Pourtant il ne parvenait pas à le haïr. Non seulement ils étaient les derniers représentants du Gallifrey, mais aussi des amis d'enfance. Avant qu'il ne subisse l'initiation et ne soit obligé de contempler la vraie nature du Temps, celui qui à présent se faisait appeler le Maître était un petit garçon attachant qui passait des heures à inventer des jeux auxquels ils jouaient ensemble. C'est pourquoi le Docteur ne renonçait pas à l'espoir de réussir un jour à le guérir de cette folie qui le rongeait, lui permettant de retrouver son ami d'autrefois.

Des bruits de pas légers, presque sautillants, se firent entendre derrière lui, annonçant l'arrivée du Maître. Avait-il trouvé de nouvelles tortures à lui infliger?

Celui-ci se mit à lui adresser la parole avec l'enthousiasme désarmant d'un enfant qui aurait découvert un nouveau jouet.

- Ah, mon cher Docteur! Comment vas-tu aujourd'hui? Hmm, toujours grognon? Tiens, je t'ai apporté quelque chose qui va te remonter le moral!

Un bruissement de feuille incita le Docteur à ouvrir les yeux. Le Maître avait déposé sur ses genoux un dessin au fusain représentant une jeune femme débordant de vie. Son visage rayonnant affichait un sourire espiègle, prête à tout instant à lancer une pique dévastatrice. C'était (t/p), qu'il avait dessinée dans un grand moment de solitude, après s'être réveillé pour la énième fois de son cauchemar mettant en scène les événements du Canary Wharf.
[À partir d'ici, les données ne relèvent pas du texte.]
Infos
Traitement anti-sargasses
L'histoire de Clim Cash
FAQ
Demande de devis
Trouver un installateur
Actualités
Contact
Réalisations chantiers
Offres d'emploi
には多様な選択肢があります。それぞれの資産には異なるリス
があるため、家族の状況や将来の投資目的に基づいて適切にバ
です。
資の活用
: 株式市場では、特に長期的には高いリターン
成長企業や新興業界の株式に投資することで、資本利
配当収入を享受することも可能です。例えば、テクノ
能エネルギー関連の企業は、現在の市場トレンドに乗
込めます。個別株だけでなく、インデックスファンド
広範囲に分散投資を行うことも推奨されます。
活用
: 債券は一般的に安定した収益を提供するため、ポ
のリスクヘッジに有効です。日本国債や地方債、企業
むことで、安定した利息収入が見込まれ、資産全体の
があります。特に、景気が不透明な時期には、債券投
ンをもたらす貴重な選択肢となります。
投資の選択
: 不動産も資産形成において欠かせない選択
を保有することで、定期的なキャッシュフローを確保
Le Maître avait sans doute mis la main dessus en fouillant le Tardis. Dans ce cas, il devait également être en possession du carnet. Ce dernier était rempli de dizaine et de dizaine de lettres, toutes adressées à (t/p), et qui étaient devenues au fil du temps une bouée de sauvetage l'empêchant de sombrer définitivement.
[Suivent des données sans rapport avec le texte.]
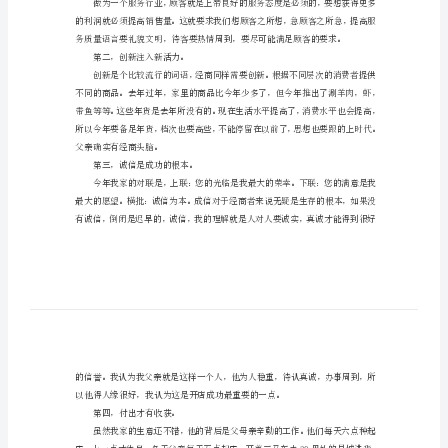
高
中
寒
假
社
会
实
践
报
告
第一，服务态度至关重要。
高
中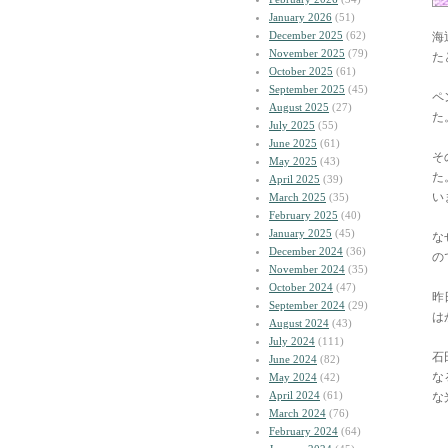
January 2026
(51)
December 2025
(62)
海
November 2025
(79)
た
October 2025
(61)
September 2025
(45)
ペ
August 2025
(27)
た
July 2025
(55)
June 2025
(61)
そ
May 2025
(43)
た
April 2025
(39)
い
March 2025
(35)
February 2025
(40)
January 2025
(45)
な
December 2024
(36)
の
November 2024
(35)
October 2024
(47)
昨
September 2024
(29)
は
August 2024
(43)
July 2024
(111)
石
June 2024
(82)
な
May 2024
(42)
April 2024
(61)
な
March 2024
(76)
February 2024
(64)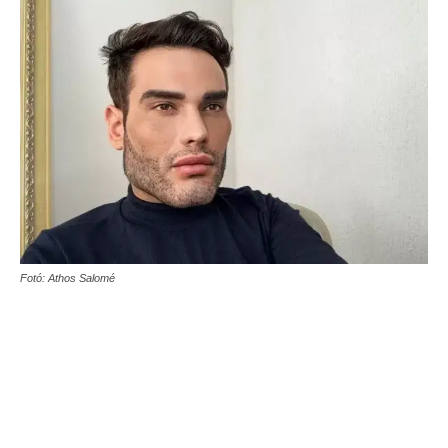
Fotó: Athos Salomé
- C'est ta compagne d'avant cette Martha Jones, n'est-ce-pas? Joli brin de fille. Elle manque un peu de classe à mon goût, mais d'après ce que je lis ici, elle a d'autres qualités qui compensent largement cela.

Le Docteur ne dit mot, se contentant de fixer l'image qu'il avait devant lui.

- J'ai toujours su que tu étais un incorrigible romantique, jubila son geôlier. "Ma plus terrible blessure... Je ne veux pas qu'elle s'efface et tombe dans l'oubli", tsss. Vouloir continuer à souffrir, vraiment... Qui relève de la psychiatrie maintenant, hein, Docteur?

N'obtenant aucune réaction de sa part, le Maître tourna plusieurs pages avant de l'aiguillonner à nouveau sur un ton moqueur.

- Ah, la voilà! C'est celle-là que je préfère! Celle où tu mentionnes Martha!

Sur cette plage, (t/p), je t'avais dit que je voyagerai seul. Eh bien je dois t'avouer que depuis quelque temps j'ai à bord une passagère régulière, une certaine Martha Jones: intelligente, intrépide, généreuse. En fait, elle m'a sauvé la vie, et en guise de remerciement je lui ai proposé un voyage, un unique voyage qui s'est rapidement transformé en quelque chose de plus permanente. Elle m'a forcé la main, (t/p). Enfin non, disons qu'elle a insisté. Enfin, juste un peu. Enfin...

Oh, et puis à quoi bon de mentir. J'ai voulu qu'elle reste car j'avais besoin que quelqu'un se tienne à mes côtés. Avoir une amie avec qui je peux parler et partager mes aventures. Cela me permet d'ignorer pour un temps cette douleur sourde que me cause ta perte.

- Martha sait-elle qu'elle sert juste de bouche-trou dans cette histoire? ironisa le Maître, les yeux pétillants d'une joie malsaine.

- C'est faux, se défendit le Docteur, sortant pour la première fois de son mutisme. Je la considère comme une...

- ...Une amie très chère? Intelligente, intrépide et généreuse, comme tu le dis si bien dans tes écrits? Une camarade loyale, n'est-ce-pas, avec qui il ne se passera jamais rien? Mais Docteur, c'est là la définition même du bouche-trou.

Cependant elle n'est pas toi. Elle ne sera jamais toi. Rien ni personne, (t/p) , ne pourra combler le vide que tu a laissé en moi. Parce que... Parce que...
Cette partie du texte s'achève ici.